Joint TITE-CRM for Dual Agent Dose Finding Studies

TL;DR

This paper introduces two new model-based designs, Joint TITE-POCRM and Joint TITE-BLRM, for dual-agent dose-finding trials with late-onset safety and activity outcomes, demonstrating superior performance over existing methods.

Contribution

The paper develops and compares two innovative model-based methods for dual-agent dose-finding with late-onset outcomes, addressing a gap in current trial design approaches.

Findings

Both proposed methods outperform the comparator in simulations.

The two models show comparable performance overall.
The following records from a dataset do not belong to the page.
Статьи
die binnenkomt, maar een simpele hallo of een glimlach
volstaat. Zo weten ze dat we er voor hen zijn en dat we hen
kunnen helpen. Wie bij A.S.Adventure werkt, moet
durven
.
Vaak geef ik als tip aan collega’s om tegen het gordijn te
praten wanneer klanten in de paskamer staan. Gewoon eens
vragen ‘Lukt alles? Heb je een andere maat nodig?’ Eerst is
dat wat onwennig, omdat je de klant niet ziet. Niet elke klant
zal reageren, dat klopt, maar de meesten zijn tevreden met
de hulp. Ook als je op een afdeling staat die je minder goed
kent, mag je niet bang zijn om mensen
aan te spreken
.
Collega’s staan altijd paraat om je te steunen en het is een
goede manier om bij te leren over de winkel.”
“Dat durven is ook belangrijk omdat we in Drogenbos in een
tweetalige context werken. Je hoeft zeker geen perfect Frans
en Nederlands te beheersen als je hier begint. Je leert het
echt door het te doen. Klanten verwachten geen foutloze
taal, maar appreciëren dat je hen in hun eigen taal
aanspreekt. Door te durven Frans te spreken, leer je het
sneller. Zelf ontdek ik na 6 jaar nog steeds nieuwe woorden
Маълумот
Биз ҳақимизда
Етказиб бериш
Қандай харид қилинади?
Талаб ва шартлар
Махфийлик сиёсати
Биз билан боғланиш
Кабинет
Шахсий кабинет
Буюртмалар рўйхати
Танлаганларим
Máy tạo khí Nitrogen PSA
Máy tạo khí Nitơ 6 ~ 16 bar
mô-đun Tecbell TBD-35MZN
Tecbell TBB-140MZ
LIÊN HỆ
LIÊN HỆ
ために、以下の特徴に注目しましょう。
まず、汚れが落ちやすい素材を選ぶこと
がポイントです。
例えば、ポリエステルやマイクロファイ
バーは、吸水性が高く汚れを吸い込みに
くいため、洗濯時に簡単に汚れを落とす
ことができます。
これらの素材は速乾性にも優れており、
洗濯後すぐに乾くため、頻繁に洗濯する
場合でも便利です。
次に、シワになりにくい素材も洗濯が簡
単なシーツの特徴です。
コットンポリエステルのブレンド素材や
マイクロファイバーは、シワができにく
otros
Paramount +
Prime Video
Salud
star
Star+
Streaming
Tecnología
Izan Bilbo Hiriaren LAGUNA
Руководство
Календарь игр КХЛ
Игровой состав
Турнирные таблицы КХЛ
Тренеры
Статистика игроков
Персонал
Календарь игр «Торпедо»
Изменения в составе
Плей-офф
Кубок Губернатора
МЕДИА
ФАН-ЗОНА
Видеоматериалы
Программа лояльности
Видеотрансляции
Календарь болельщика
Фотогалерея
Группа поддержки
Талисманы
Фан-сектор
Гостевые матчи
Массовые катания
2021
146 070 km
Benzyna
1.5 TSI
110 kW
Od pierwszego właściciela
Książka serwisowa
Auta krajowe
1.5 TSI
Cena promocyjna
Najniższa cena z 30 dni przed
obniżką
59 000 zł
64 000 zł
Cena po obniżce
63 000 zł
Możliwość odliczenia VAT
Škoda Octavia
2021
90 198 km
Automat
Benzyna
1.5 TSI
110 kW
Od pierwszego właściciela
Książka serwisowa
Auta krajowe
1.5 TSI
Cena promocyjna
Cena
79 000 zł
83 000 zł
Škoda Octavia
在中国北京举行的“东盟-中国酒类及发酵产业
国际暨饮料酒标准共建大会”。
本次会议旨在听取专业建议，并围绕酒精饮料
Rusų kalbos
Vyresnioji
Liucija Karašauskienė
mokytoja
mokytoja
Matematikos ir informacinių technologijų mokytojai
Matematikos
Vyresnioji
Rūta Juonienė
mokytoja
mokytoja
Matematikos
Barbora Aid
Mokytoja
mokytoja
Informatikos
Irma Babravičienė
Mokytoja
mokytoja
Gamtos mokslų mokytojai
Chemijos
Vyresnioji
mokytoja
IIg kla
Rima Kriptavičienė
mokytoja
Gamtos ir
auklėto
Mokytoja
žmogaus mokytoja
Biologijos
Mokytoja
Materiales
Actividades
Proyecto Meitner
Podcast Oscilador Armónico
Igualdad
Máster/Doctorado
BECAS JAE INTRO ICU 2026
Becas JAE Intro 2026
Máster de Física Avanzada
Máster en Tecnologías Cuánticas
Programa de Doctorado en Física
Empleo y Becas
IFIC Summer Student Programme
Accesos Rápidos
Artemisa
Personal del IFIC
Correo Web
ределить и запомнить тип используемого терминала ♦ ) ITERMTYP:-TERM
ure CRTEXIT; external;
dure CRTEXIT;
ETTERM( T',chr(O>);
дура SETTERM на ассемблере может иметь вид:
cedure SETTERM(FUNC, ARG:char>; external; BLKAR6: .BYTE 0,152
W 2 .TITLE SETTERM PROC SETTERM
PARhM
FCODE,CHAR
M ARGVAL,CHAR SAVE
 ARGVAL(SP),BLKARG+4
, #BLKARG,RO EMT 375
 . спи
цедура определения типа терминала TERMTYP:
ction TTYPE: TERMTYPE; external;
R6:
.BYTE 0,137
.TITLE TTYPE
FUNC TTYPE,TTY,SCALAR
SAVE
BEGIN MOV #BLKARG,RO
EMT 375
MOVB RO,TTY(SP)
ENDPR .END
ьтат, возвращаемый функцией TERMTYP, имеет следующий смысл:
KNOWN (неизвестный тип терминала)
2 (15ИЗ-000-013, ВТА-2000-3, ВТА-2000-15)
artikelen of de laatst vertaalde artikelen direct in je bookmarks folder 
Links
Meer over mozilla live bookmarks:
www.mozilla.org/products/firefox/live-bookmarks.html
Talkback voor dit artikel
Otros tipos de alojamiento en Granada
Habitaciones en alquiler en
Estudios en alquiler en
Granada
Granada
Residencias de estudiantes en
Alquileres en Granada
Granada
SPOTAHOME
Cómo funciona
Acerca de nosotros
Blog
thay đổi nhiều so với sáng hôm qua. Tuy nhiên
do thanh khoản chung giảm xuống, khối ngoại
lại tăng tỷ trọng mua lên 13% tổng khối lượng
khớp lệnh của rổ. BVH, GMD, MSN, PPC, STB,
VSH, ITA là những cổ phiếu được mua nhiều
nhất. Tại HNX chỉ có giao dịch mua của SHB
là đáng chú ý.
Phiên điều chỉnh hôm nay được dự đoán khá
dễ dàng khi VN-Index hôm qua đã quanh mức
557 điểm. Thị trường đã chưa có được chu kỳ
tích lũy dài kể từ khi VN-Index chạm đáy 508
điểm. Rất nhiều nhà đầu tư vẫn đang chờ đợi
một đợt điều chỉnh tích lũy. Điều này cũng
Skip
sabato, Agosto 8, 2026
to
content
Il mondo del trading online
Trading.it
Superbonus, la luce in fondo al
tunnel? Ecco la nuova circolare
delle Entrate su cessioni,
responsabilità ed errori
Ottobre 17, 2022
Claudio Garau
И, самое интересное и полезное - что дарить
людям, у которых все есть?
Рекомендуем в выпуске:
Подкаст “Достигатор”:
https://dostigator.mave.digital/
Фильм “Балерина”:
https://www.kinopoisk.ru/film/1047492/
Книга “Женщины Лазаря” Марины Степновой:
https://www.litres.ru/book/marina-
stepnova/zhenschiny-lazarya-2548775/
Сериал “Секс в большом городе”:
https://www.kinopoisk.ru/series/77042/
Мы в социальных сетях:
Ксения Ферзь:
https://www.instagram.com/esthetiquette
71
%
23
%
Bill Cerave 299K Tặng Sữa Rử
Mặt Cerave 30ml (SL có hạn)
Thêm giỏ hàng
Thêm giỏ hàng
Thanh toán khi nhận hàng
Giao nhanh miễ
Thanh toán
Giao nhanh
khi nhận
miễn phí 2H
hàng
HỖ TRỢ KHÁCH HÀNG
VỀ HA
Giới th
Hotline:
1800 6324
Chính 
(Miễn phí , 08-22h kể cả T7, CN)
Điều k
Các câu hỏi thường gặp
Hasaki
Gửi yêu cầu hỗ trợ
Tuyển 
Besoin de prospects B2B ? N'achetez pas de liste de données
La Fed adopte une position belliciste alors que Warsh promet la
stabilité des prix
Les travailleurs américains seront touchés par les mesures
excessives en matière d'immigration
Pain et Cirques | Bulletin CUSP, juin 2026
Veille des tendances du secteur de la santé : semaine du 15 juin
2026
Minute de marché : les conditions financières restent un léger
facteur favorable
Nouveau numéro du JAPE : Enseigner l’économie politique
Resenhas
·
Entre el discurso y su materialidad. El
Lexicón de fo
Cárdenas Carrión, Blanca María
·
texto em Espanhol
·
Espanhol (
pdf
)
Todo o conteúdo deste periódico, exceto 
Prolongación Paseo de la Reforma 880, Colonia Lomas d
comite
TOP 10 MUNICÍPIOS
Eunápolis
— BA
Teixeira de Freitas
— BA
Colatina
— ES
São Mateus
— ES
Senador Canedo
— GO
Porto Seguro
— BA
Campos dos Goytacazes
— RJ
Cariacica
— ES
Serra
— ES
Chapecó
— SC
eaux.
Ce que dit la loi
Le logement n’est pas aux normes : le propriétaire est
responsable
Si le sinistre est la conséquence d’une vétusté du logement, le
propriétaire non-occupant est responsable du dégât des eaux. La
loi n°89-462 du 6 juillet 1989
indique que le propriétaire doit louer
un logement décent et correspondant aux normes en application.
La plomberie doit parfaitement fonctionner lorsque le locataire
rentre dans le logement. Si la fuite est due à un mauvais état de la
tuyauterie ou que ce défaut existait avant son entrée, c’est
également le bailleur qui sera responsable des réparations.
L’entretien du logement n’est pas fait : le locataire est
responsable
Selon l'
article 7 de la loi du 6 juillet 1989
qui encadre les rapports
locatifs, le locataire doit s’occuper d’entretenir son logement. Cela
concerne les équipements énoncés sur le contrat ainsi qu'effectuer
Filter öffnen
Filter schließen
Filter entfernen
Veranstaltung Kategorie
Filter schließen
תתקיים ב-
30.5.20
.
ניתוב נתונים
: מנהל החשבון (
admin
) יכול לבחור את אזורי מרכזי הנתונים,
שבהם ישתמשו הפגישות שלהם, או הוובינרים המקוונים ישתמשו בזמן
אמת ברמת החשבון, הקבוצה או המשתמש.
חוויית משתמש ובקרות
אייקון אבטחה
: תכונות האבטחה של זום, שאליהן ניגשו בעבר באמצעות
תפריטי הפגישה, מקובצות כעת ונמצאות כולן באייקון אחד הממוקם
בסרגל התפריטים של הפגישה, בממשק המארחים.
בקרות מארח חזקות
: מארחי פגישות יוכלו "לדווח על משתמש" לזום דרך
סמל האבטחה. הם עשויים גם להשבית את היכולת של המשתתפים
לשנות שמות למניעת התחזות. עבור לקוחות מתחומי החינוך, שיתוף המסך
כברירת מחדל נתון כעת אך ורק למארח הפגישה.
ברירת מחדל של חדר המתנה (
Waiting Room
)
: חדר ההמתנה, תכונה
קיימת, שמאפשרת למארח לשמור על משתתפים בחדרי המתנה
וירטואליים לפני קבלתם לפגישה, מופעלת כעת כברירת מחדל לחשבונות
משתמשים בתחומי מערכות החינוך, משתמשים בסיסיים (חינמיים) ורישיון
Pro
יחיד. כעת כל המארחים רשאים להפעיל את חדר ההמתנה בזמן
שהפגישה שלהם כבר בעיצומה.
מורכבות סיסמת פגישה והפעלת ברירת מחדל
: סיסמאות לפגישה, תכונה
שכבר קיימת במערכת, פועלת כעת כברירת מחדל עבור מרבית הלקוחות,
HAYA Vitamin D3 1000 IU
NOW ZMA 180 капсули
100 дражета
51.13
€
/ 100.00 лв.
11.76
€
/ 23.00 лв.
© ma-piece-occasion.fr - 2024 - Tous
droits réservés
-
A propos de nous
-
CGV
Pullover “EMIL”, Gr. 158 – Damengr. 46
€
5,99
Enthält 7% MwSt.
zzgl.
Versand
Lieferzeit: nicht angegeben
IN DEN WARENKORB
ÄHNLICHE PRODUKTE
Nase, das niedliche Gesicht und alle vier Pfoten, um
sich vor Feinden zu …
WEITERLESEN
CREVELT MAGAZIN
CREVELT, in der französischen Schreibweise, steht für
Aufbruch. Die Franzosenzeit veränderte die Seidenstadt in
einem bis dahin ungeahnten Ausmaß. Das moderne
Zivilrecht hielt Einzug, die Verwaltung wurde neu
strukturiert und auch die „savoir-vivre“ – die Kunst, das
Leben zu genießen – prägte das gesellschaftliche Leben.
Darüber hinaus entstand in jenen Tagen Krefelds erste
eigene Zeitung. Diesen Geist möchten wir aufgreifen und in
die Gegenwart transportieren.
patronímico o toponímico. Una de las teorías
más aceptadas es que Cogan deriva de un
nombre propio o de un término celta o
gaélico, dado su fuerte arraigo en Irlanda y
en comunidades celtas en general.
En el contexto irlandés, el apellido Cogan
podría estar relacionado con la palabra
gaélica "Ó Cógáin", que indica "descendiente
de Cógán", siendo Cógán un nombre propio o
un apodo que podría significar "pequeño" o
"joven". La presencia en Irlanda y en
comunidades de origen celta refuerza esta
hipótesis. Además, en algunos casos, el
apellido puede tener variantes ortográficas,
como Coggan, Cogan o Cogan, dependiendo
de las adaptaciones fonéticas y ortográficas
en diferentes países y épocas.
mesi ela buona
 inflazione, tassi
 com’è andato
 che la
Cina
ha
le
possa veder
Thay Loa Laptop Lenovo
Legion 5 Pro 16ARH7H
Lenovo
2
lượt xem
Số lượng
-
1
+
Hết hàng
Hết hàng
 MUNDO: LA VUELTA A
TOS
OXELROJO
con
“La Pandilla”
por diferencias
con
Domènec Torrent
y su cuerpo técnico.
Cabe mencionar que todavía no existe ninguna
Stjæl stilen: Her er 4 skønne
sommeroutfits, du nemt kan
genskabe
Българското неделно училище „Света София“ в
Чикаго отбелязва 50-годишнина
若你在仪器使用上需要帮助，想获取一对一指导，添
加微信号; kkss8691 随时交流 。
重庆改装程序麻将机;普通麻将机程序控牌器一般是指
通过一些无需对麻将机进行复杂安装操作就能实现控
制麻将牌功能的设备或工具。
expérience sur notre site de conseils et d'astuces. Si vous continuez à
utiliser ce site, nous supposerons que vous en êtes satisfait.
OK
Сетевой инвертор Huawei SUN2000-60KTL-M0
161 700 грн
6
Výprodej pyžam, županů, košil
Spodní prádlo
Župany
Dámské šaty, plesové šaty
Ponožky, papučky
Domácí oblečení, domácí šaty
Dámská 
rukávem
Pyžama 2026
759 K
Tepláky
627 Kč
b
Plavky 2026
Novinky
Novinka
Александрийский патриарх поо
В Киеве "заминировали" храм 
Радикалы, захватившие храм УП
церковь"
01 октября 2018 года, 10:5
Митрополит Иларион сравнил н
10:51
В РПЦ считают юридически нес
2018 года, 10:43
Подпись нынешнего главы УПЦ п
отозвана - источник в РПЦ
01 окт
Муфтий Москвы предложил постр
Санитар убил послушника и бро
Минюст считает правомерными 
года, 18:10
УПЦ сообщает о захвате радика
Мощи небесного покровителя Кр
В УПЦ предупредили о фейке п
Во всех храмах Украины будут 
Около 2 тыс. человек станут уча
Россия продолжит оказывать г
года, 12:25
Performance varies across different scenarios.

Abstract

Dual agent dose-finding trials study the effect of a combination of more than one agent, where the objective is to find the Maximum Tolerated Dose Combination (MTC), the combination of doses of the two agents that is associated with a pre-specified risk of being unsafe. In a Phase I/II setting, the objective is to find a dose combination that is both safe and active, the Optimal Biological Dose (OBD), that optimizes a criterion based on both safety and activity. Since Oncology treatments are typically given over multiple cycles, both the safety and activity outcome can be considered as late-onset, potentially occurring in the later cycles of treatment. This work proposes two model-based designs for dual-agent dose finding studies with late-onset activity and late-onset toxicity outcomes, the Joint TITE-POCRM and the Joint TITE-BLRM. Their performance is compared alongside a model-assisted comparator in a comprehensive simulation study motivated by a real trial example, with an extension to consider alternative sized dosing grids. It is found that both model-based methods outperform the model-assisted design. Whilst on average the two model-based designs are comparable, this comparability is not consistent across scenarios.